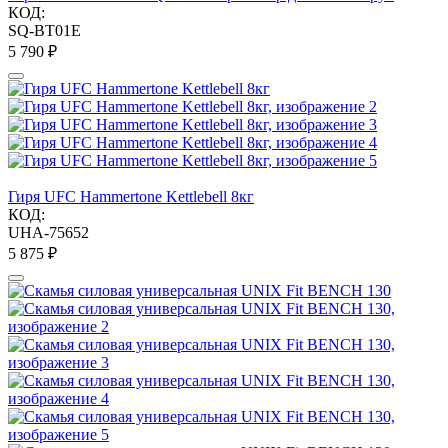
КОД:
SQ-BT01E
5 790
₽
Гиря UFC Hammertone Kettlebell 8кг
КОД:
UHA-75652
5 875
₽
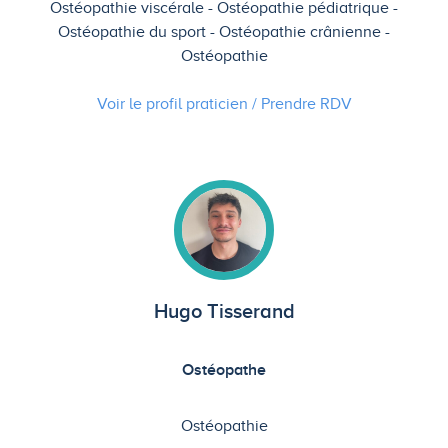
Ostéopathie viscérale
Ostéopathie pédiatrique
Ostéopathie du sport
Ostéopathie crânienne
Ostéopathie
Voir le profil praticien / Prendre
RDV
Hugo Tisserand
Ostéopathe
Ostéopathie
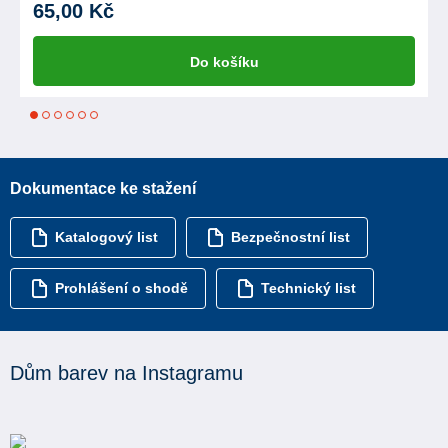
65,00 Kč
Do košíku
1
2
3
4
5
6
Dokumentace ke stažení
Katalogový list
Bezpečnostní list
Prohlášení o shodě
Technický list
Dům barev na Instagramu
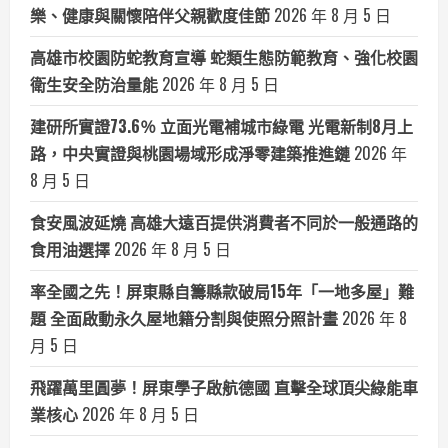
樂、健康與關懷陪伴父親歡度佳節
2026 年 8 月 5 日
高雄市校園防蛇教育宣導 蛇類生態防範教育、強化校園
衛生安全防治量能
2026 年 8 月 5 日
建研所實證73.6％ 立面光電補城市綠電 光電新制8月上
路，中央實證與桃園場域形成淨零建築推進鏈
2026 年
8 月 5 日
食安風波延燒 高雄大遠百提供消費者不同於一般通路的
食用油選擇
2026 年 8 月 5 日
率全國之先！屏東縣自籌縣款破局15年「一地多屋」難
題 全面啟動永久屋地籍分割與使照分照計畫
2026 年 8
月 5 日
飛躍萬里圓夢！屏東學子啟航德國 直擊全球頂尖綠能車
業核心
2026 年 8 月 5 日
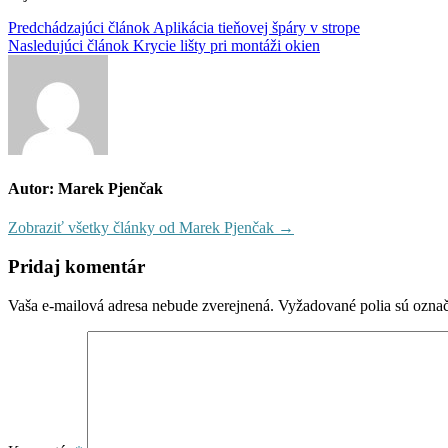
Navigácia
Predchádzajúci článok
Aplikácia tieňovej špáry v strope
Nasledujúci článok
Krycie lišty pri montáži okien
v
článku
Autor: Marek Pjenčak
Zobraziť všetky články od Marek Pjenčak →
Pridaj komentár
Vaša e-mailová adresa nebude zverejnená.
Vyžadované polia sú ozna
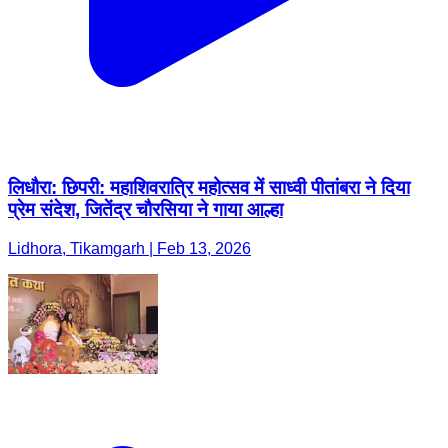
लिधौरा: छिपरी: महाशिवरात्रि महोत्सव में साध्वी पीतांबरा ने दिया
प्रेम संदेश, जितेंद्र चौरसिया ने गाया आल्हा
Lidhora, Tikamgarh | Feb 13, 2026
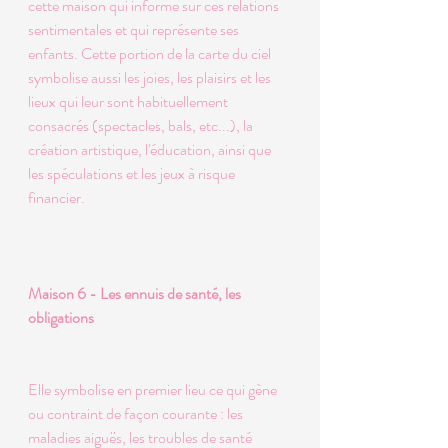
cette maison qui informe sur ces relations 
sentimentales et qui représente ses 
enfants. Cette portion de la carte du ciel 
symbolise aussi les joies, les plaisirs et les 
lieux qui leur sont habituellement 
consacrés (spectacles, bals, etc...), la 
création artistique, l'éducation, ainsi que 
les spéculations et les jeux à risque 
financier. 
Maison 6 - Les ennuis de santé, les 
obligations 
Elle symbolise en premier lieu ce qui gène 
ou contraint de façon courante : les 
maladies aiguës, les troubles de santé 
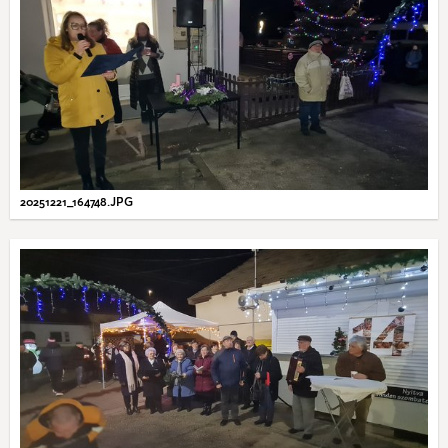
20251221_164748.JPG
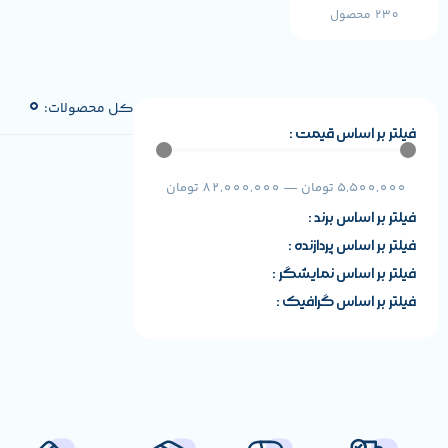
230 محصول
0
کل محصولات:
فیلتر بر اساس قیمت :
5,500,000
تومان
—
82,000,000
تومان
فیلتر بر اساس برند :
فیلتر بر اساس پردازنده :
فیلتر بر اساس نمایشگر :
فیلتر بر اساس گرافیک :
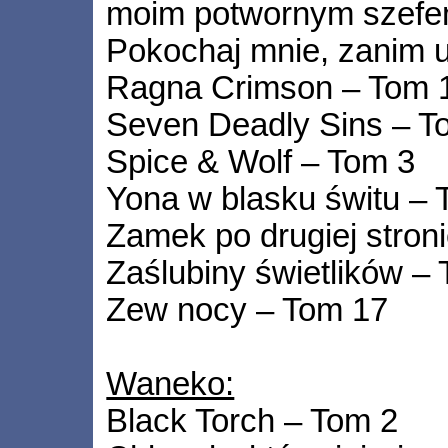
moim potwornym szefem
Pokochaj mnie, zanim 
Ragna Crimson – Tom 
Seven Deadly Sins – T
Spice & Wolf – Tom 3
Yona w blasku świtu –
Zamek po drugiej stroni
Zaślubiny świetlików –
Zew nocy – Tom 17
Waneko:
Black Torch – Tom 2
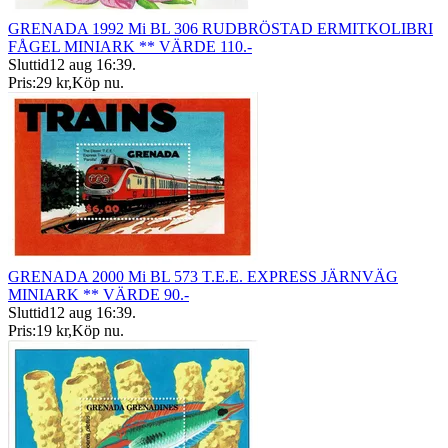
GRENADA 1992 Mi BL 306 RUDBRÖSTAD ERMITKOLIBRI
FÅGEL MINIARK ** VÄRDE 110.-
Sluttid
12 aug 16:39
.
Pris:
29 kr
,
Köp nu
.
GRENADA 2000 Mi BL 573 T.E.E. EXPRESS JÄRNVÄG
MINIARK ** VÄRDE 90.-
Sluttid
12 aug 16:39
.
Pris:
19 kr
,
Köp nu
.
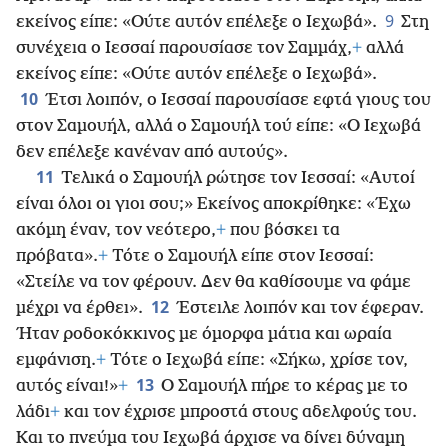
9
εκείνος είπε: «Ούτε αυτόν επέλεξε ο Ιεχωβά».
Στη
συνέχεια ο Ιεσσαί παρουσίασε τον Σαμμάχ,
+
αλλά
εκείνος είπε: «Ούτε αυτόν επέλεξε ο Ιεχωβά».
10
Έτσι λοιπόν, ο Ιεσσαί παρουσίασε εφτά γιους του
στον Σαμουήλ, αλλά ο Σαμουήλ τού είπε: «Ο Ιεχωβά
δεν επέλεξε κανέναν από αυτούς».
11
Τελικά ο Σαμουήλ ρώτησε τον Ιεσσαί: «Αυτοί
είναι όλοι οι γιοι σου;» Εκείνος αποκρίθηκε: «Έχω
ακόμη έναν, τον νεότερο,
+
που βόσκει τα
πρόβατα».
+
Τότε ο Σαμουήλ είπε στον Ιεσσαί:
«Στείλε να τον φέρουν. Δεν θα καθίσουμε να φάμε
12
μέχρι να έρθει».
Έστειλε λοιπόν και τον έφεραν.
Ήταν ροδοκόκκινος με όμορφα μάτια και ωραία
εμφάνιση.
+
Τότε ο Ιεχωβά είπε: «Σήκω, χρίσε τον,
13
αυτός είναι!»
+
Ο Σαμουήλ πήρε το κέρας με το
λάδι
+
και τον έχρισε μπροστά στους αδελφούς του.
Και το πνεύμα του Ιεχωβά άρχισε να δίνει δύναμη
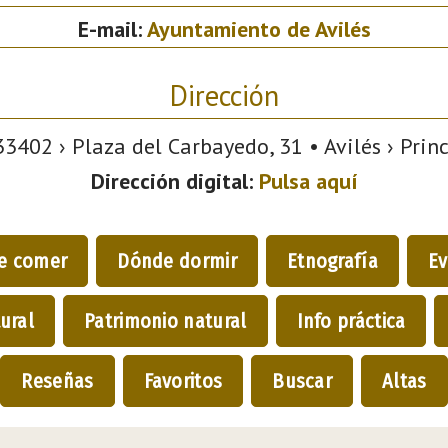
E-mail:
Ayuntamiento de Avilés
Dirección
3402 › Plaza del Carbayedo, 31 • Avilés › Prin
Dirección digital:
Pulsa aquí
e comer
Dónde dormir
Etnografía
Ev
ural
Patrimonio natural
Info práctica
Reseñas
Favoritos
Buscar
Altas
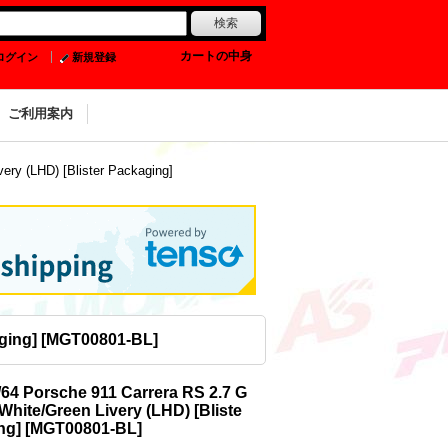
0
カートの中身
ログイン
新規登録
ご利用案内
ery (LHD) [Blister Packaging]
ging]
[
MGT00801-BL
]
/64 Porsche 911 Carrera RS 2.7 G
 White/Green Livery (LHD) [Bliste
ng]
[
MGT00801-BL
]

**Work instructions:**
Return only the lines of the records in which the string "παρουσίασε" appears.

**Solved problem:**
συνέχεια ο Ιεσσαί παρουσίασε τον Σαμμάχ,
Έτσι λοιπόν, ο Ιεσσαί παρουσίασε εφτά γιους του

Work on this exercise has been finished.